また、運動能力に関していえば、たとえば乳児は這えるようになるとしきりに這おうとし、つかまり立ちができるようになるとしきりに立とうとする。これらは、この時期のこどもにとって遊びであるとともに、身体と運動の発達を支えてもいるのです。このように遊びは好んでなされ、しかも楽しく、その結果として、できなかった運動ができるようになるので、なお一層好まれ、結果的に、健康的な身体と運動能力の発達を強く促すのです。このように、本来子どもというものは、よろこんで成長し、前進し、新しい技術・能力・体力を身につけていくということが次第にはっきりしてきたのです。

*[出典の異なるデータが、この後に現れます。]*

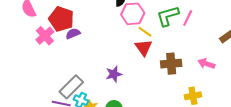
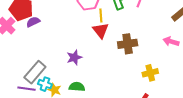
yellow line: (145, 32) -> (101, 16), turned 56
pink arrow: (206, 64) -> (171, 41), moved

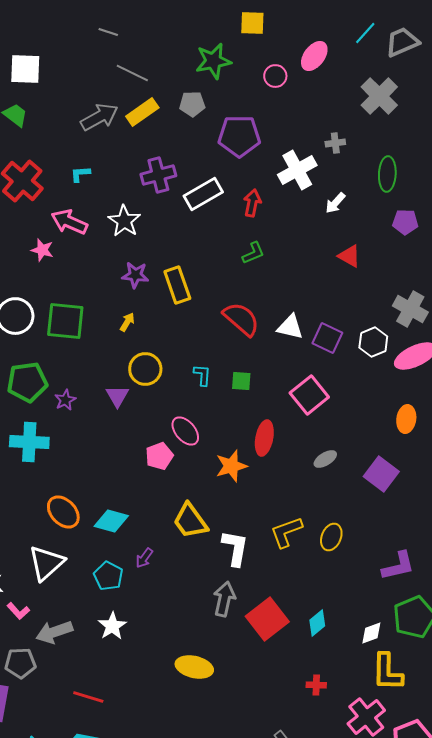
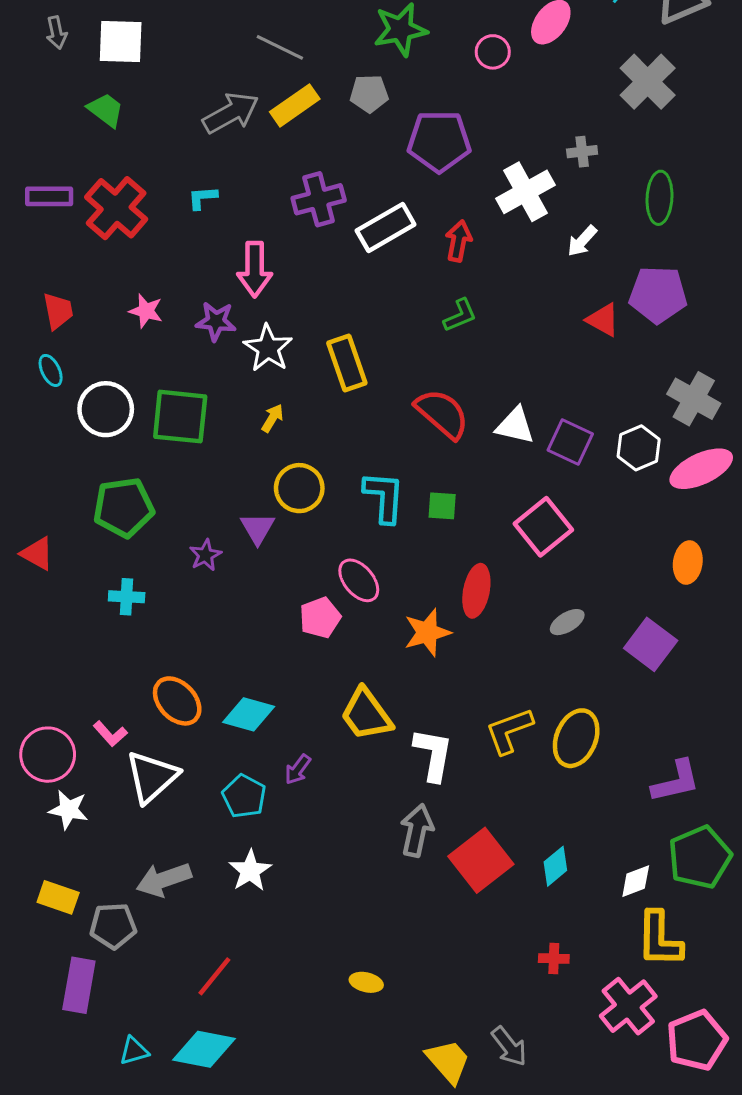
white star: (124, 221) -> (268, 348), moved
pink arrow: (69, 222) -> (255, 269), moved, turned -114
purple pentagon: (405, 222) -> (658, 295), moved, size x1.5
purple star: (135, 275) -> (216, 321), moved
cyan L-shape: (202, 375) -> (384, 497), size x1.6
purple star: (65, 400) -> (205, 555), moved
cyan cross: (29, 442) -> (127, 597), size x0.6
yellow ellipse: (331, 537) -> (576, 738), size x1.4
pink L-shape: (18, 611) -> (110, 734), moved
yellow ellipse: (194, 667) -> (366, 982), moved, size x0.6
red line: (88, 697) -> (214, 976), turned -68

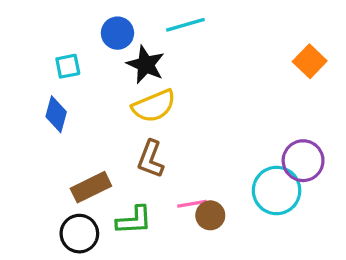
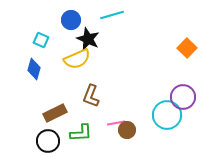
orange square: (310, 61) -> (187, 48), moved
cyan square: (68, 66) -> (41, 40), turned 35
yellow semicircle: (154, 106) -> (77, 59), moved

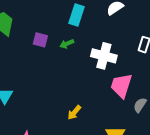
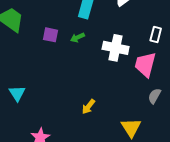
pink trapezoid: (121, 86) -> (145, 64), moved

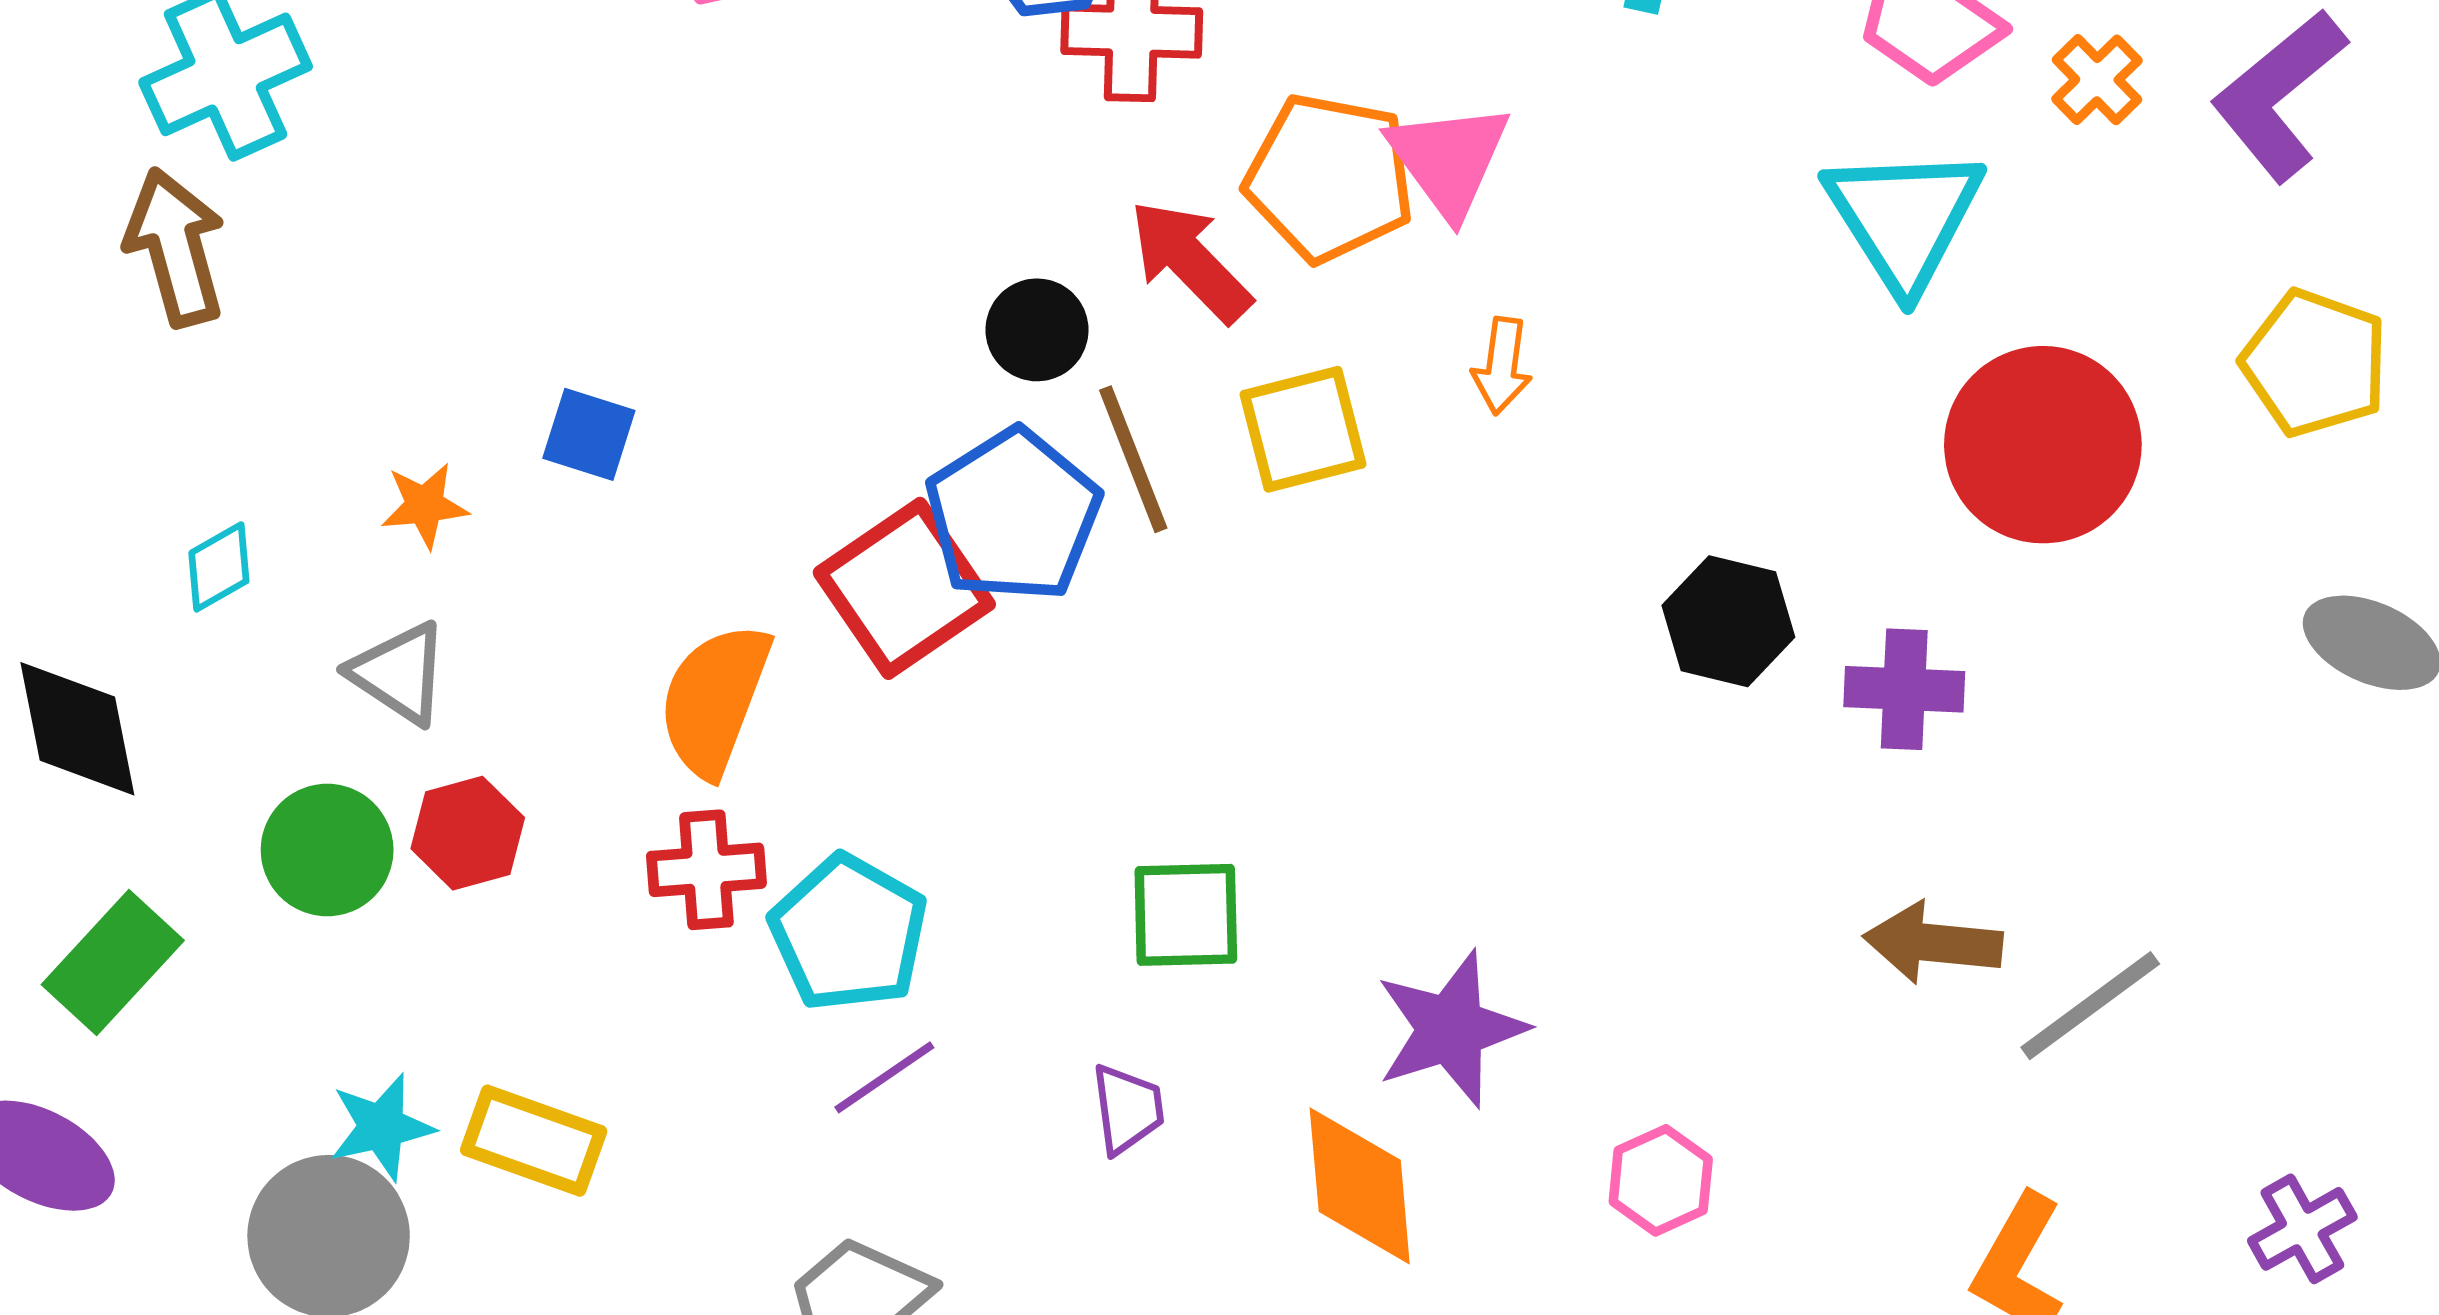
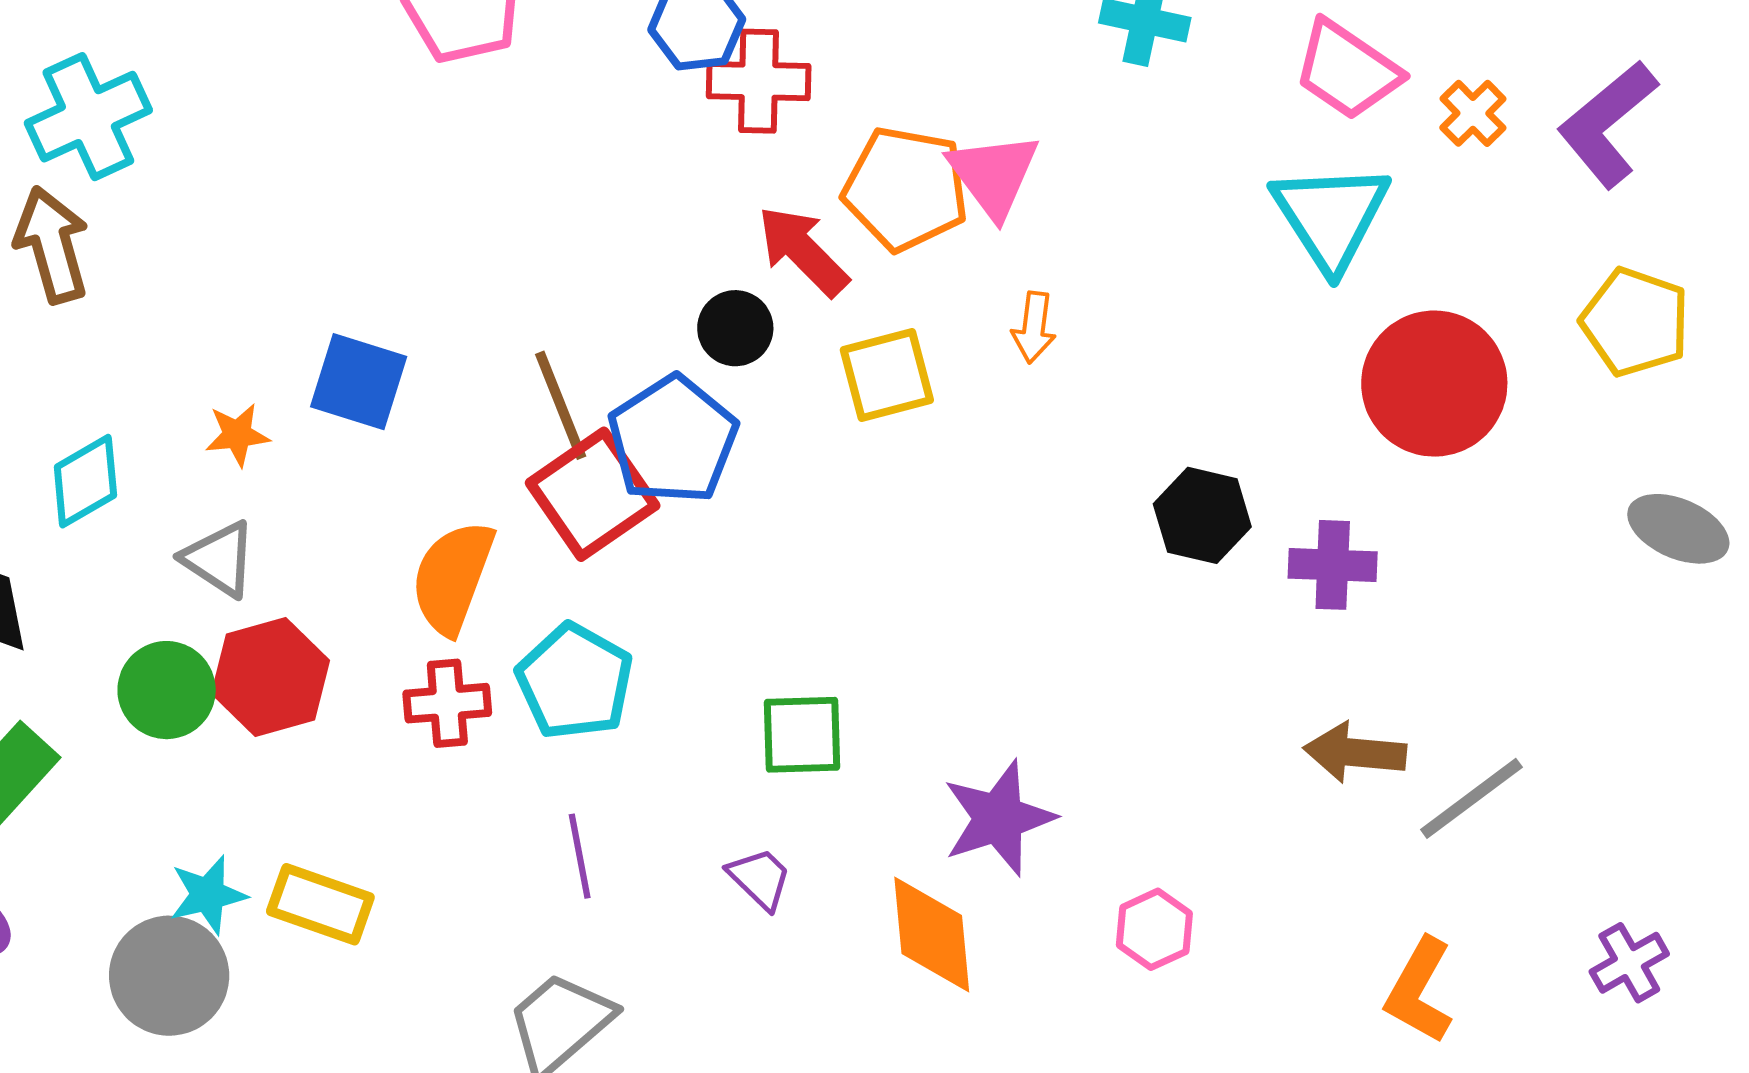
black circle: (1037, 330) -> (735, 328), moved
blue square: (589, 434) -> (359, 382), size x1.4
brown line: (1133, 459) -> (561, 405), moved
cyan diamond: (219, 567) -> (85, 481), size x1.4
red hexagon: (468, 833) -> (270, 677), size x1.4
cyan pentagon: (849, 933) -> (575, 682), moved
purple line: (884, 1077) -> (580, 856), turned -66
purple trapezoid: (1127, 1109) -> (760, 879), turned -38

 ハイデッガーのいう未来性、フロムのいう生産性、『知的好奇心』における向上心、これらにより、人間はたえず、自己自身の存在可能性を実現していくことによって成長・発達していく存在だといってよいと思います。マスローはこう述べています。「わたくしの考えるのに、いやしくも心理学の理論で人間は自己のうちに未来をもち、この現在の瞬間においても力動的にはたらいているという考え方を、中心におりこまないようなものは、決して完全なるものではないといってよい。」

 マスロー著 『完全なる人間』 誠信書房 P34

 これらのことから、本来人間とは、静的な(static)存在ではなく、たえず、自己自身の存在可能性を実現しつづけてゆく動的(dynamic)で、生産的な存在だといえるのです。